Start of Records

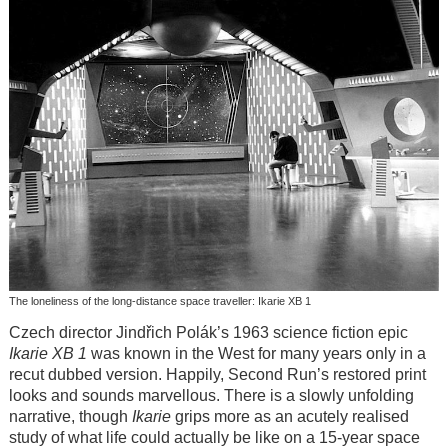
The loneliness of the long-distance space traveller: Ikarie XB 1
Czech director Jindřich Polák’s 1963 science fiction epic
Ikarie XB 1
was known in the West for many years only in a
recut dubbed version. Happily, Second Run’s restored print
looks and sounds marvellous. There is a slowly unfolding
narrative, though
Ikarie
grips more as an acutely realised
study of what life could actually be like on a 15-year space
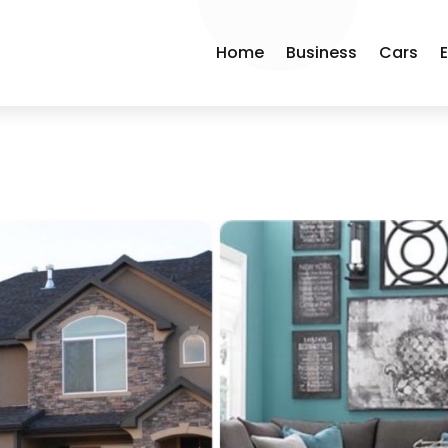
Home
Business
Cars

End of Records
Start of Records

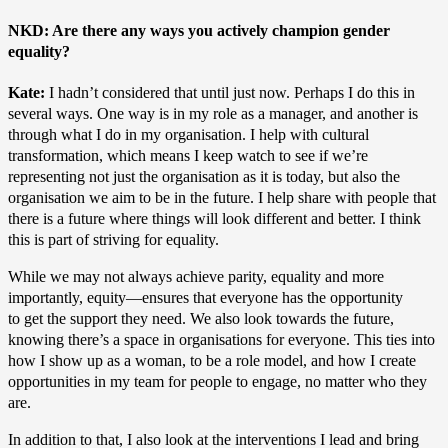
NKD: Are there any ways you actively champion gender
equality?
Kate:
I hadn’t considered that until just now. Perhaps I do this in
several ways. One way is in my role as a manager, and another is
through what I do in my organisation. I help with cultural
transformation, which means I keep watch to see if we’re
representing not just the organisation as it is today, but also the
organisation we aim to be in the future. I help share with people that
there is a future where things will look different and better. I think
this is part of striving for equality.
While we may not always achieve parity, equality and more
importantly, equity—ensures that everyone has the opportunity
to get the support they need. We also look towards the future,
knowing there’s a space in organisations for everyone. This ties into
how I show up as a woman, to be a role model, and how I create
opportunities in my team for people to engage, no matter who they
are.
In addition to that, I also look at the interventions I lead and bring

End of Records
Start of Records

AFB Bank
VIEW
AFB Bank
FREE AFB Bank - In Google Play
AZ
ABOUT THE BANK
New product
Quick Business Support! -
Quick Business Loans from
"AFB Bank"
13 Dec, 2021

End of Records

For this exercise, gather every line of the data that contains the word "help".

## Exercise solution
through what I do in my organisation. I help with cultural
organisation we aim to be in the future. I help share with people that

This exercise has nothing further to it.